QuadXTrackingCost gymnasium environment

QuadX Tracking Cost environment

An actuated multirotor unmanned aerial vehicle (UAV) in the Quad-X configuration as described by ArduPilot and PX4. It consists of four motors with implementations for cascaded PID controllers. This environment corresponds to the QuadXHover-v1 environment included in the PyFlyt package. It is different in the fact that:

  • The reward has been changed to a cost. This was done by negating the reward always to be positive definite.

  • A health penalty has been added. This penalty is applied when the quadrotor moves outside the flight dome or crashes. The penalty equals the maximum episode steps minus the steps taken or a user-defined penalty.

  • The max_duration_seconds has been removed. Instead, the max_episode_steps parameter of the gym.wrappers.TimeLimit wrapper is used to limit the episode duration.

  • The objective has been changed to track a periodic reference trajectory.

  • The info dictionary has been extended with the reference, state of interest (i.e. the state to track) and reference error.

The rest of the environment is the same as the original QuadXHover environment.
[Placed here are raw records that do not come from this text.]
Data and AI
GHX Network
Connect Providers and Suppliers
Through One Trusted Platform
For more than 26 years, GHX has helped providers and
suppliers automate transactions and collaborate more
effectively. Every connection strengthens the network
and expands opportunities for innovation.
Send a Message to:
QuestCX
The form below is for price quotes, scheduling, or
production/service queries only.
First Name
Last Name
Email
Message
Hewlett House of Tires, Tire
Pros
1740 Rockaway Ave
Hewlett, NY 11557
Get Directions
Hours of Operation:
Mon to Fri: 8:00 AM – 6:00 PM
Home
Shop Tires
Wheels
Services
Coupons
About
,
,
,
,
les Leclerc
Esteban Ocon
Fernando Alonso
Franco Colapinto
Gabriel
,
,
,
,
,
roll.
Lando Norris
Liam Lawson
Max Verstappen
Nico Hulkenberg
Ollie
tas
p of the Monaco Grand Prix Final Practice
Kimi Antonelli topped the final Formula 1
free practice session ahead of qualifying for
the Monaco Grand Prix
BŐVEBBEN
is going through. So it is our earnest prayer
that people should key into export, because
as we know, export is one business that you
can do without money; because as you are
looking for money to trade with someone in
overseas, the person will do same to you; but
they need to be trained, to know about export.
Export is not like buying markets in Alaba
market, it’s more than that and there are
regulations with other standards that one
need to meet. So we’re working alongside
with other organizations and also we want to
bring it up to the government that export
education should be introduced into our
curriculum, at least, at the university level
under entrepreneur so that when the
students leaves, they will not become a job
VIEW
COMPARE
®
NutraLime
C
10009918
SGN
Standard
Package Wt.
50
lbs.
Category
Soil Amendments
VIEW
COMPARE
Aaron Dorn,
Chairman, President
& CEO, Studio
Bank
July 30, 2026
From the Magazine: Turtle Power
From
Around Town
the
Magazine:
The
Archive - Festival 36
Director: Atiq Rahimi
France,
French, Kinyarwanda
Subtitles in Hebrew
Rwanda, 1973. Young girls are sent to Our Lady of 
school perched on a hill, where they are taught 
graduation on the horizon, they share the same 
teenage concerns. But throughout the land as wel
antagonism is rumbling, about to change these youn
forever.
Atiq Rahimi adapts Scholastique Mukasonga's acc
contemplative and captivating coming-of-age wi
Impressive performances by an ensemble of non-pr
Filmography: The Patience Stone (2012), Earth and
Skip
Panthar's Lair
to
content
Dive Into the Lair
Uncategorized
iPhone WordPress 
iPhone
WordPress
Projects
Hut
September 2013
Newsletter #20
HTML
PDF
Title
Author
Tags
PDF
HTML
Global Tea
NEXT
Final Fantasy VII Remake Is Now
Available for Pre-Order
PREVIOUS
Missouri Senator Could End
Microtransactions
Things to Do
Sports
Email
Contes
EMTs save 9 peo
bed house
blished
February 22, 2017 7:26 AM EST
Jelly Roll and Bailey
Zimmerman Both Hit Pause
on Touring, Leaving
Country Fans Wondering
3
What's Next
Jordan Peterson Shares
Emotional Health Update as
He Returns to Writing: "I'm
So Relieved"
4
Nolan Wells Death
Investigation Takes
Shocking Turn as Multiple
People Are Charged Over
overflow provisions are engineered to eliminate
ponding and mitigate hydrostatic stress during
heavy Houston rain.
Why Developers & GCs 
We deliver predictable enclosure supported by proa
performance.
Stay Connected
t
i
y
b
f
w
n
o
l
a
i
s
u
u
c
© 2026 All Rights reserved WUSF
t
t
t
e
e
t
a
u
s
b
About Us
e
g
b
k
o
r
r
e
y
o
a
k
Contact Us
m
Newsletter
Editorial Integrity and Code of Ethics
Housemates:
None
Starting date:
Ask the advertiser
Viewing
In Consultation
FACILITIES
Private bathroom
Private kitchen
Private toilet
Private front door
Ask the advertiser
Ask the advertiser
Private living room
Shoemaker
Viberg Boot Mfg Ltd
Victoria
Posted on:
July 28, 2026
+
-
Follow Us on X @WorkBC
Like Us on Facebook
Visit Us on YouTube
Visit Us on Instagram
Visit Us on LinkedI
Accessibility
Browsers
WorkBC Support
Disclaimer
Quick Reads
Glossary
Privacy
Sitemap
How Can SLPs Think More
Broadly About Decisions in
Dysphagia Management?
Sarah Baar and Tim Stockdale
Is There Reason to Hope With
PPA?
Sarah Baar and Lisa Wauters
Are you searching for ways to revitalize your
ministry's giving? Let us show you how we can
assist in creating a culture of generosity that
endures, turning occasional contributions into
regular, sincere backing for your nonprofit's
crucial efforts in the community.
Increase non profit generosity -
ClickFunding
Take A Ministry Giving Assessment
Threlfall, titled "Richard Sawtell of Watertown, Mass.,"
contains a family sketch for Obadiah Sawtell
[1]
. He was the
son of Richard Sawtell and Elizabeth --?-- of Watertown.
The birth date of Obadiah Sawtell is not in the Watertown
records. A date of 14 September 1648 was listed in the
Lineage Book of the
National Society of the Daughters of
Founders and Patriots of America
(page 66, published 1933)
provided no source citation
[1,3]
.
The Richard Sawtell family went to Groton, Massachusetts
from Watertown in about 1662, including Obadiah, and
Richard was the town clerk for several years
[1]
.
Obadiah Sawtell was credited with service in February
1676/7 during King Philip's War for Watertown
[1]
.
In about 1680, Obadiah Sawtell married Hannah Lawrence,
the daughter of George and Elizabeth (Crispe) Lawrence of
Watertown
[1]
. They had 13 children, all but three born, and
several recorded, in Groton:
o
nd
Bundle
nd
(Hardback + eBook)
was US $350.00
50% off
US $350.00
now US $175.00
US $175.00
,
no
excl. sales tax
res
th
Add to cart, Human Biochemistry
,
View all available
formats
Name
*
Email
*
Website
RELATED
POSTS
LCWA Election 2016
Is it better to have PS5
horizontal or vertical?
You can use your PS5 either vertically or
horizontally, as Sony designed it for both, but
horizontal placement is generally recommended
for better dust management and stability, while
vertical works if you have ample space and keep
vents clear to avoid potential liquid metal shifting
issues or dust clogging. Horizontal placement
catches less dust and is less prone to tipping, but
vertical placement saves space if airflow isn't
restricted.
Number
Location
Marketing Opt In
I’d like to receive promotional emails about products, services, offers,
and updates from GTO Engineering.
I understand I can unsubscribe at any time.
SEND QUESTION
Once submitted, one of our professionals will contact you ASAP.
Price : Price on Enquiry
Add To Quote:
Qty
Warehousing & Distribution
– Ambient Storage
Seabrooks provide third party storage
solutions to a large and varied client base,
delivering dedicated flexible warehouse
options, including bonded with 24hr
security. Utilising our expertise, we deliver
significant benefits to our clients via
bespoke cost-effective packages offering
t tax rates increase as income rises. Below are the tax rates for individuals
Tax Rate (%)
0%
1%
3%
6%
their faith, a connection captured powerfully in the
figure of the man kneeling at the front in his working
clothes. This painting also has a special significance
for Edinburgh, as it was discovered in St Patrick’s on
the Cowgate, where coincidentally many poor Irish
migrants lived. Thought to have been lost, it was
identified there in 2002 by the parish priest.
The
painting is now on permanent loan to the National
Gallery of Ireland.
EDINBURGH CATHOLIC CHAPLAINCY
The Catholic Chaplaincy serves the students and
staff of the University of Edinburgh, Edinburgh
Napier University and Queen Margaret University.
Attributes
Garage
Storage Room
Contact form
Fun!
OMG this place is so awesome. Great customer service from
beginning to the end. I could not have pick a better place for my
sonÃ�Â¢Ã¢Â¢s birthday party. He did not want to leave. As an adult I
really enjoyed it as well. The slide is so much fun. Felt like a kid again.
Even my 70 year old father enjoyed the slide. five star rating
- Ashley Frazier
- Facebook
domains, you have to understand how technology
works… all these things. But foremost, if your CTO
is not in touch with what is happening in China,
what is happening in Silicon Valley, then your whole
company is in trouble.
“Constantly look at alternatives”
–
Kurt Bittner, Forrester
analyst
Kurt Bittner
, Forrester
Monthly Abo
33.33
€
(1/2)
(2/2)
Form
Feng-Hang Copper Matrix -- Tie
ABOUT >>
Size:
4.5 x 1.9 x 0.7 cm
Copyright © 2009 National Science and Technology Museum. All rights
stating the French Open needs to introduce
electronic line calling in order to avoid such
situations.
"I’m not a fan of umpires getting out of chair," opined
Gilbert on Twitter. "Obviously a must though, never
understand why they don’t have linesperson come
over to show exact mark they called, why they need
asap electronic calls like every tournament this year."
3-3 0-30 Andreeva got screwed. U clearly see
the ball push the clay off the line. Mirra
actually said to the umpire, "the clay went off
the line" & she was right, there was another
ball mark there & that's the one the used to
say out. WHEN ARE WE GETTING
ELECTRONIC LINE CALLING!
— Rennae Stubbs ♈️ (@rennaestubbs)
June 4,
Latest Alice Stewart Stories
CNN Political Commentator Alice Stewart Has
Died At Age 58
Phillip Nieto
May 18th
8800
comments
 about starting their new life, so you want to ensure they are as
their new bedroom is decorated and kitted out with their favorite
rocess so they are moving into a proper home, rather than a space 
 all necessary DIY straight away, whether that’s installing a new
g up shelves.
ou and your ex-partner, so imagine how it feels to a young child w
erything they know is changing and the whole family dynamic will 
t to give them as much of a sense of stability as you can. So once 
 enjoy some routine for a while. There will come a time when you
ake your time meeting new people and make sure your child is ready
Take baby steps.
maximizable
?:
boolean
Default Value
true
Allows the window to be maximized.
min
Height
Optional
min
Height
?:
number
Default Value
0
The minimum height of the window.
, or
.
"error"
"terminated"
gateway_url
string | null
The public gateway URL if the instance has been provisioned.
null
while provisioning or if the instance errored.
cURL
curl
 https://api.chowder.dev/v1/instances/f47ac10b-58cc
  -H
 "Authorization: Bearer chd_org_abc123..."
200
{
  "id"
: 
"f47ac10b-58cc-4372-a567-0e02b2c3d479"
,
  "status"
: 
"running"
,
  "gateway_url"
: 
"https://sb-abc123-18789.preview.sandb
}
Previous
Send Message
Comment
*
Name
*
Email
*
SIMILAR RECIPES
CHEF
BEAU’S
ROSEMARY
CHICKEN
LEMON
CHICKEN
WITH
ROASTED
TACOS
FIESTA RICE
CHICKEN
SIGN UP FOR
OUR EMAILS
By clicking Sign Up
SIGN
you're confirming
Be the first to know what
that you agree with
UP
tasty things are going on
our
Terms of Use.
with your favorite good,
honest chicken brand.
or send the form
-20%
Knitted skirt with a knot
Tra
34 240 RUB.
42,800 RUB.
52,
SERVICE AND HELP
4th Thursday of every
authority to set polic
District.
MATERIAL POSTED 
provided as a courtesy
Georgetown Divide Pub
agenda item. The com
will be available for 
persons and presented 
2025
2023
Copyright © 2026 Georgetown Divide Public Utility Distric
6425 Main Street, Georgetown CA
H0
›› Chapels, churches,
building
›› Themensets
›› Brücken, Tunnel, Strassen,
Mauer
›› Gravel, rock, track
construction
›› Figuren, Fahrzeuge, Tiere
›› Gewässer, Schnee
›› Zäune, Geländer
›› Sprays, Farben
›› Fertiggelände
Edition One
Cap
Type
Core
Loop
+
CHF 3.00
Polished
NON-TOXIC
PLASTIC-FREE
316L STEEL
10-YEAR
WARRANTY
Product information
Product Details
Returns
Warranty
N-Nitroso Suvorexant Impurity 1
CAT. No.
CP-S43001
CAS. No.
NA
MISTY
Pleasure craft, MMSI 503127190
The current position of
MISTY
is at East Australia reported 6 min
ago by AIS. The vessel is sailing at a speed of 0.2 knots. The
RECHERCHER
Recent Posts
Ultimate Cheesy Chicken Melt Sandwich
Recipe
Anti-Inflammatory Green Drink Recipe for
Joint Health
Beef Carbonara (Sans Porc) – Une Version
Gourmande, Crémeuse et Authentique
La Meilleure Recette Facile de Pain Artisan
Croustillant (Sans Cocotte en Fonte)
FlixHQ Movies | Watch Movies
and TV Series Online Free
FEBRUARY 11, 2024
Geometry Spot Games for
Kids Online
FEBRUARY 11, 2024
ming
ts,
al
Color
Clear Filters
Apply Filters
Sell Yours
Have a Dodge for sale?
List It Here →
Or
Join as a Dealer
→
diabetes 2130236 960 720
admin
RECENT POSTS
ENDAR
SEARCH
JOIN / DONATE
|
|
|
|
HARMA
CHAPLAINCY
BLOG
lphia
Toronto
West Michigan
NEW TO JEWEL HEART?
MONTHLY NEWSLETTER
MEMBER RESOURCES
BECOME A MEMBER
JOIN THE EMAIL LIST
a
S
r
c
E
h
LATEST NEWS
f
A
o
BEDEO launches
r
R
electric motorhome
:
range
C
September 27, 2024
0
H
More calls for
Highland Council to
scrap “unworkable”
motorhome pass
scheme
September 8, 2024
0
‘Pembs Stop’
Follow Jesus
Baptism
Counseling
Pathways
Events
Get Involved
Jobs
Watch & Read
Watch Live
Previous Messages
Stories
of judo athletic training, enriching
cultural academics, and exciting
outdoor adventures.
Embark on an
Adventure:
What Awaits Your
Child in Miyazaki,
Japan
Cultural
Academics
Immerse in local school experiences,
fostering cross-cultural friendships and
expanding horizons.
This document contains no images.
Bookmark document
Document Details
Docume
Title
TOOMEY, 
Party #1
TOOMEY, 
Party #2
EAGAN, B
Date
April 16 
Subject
Below, the modified cost and observation space is described. For more information about the environment (e.g. observation space, action space, episode termination, etc.), please refer to the PyFlyt package documentation.

Observation space

Compared to the original QuadXWaypoints environment, the observation space has been flatted, and one additional observation has been added:

  • \(r\): The reference signal’s x, y, and z positions that need to be tracked.

  • \(r_{error}\): The difference between the current position and the reference signal.

These observations are stacked with the other observations and are optional. They can be excluded from the observation space by setting the exclude_reference_from_observation and exclude_reference_error_from_observation environment arguments to True. Please note that the environment needs the reference or the reference error to be included in the observation space when the reference signal is not constant to function correctly.

Cost function

The cost function of this environment is designed in such a way that it tries to minimize the error between the quadrotors’ current position and a desired reference position (i.e. \(p=x_{x,y,z}=[0,0,1]\)). A health penalty can also be included in the cost. This health penalty is added when the drone leaves the flight dome or crashes. It equals the max_episode_steps minus the number of steps taken in the episode or a fixed value. The cost is computed as:

\[ cost = \| p_{drone} - p_{reference} \| + p_{health} \]

Where:

  • \(p_{drone}\) - is the current quadrotor position (i.e. x,y,z).

  • \(p_{reference}\) - is the desired reference position (i.e. x,y,z).

  • \(p_{health}\) is a penalty for being unhealthy (i.e. if the Quadrotor moves outside the flight dome or crashes).

The health penalty is optional and can be disabled using the include_health_penalty environment arguments.

Environment step return

In addition to the observations, the cost and a termination and truncation boolean, the environment also returns an info dictionary:

[observation, cost, termination, truncation, info_dict]

Compared to the original QuadXHover-v1 environment, the following keys were added to this info dictionary:

  • reference: The set cart position reference.

  • state_of_interest: The state that should track the reference (SOI).

  • reference_error: The error between SOI and the reference.

How to use

This environment is part of the Stable Gym package. It is therefore registered as the stable_gym:QuadXTrackingCost-v1 gymnasium environment when you import the Stable Gym package. If you want to use the environment in stand-alone mode, you can register it yourself.

Warning

This environment is new and has not been thoroughly tested. As a result it may contain bugs and the cost function might be updated in the future.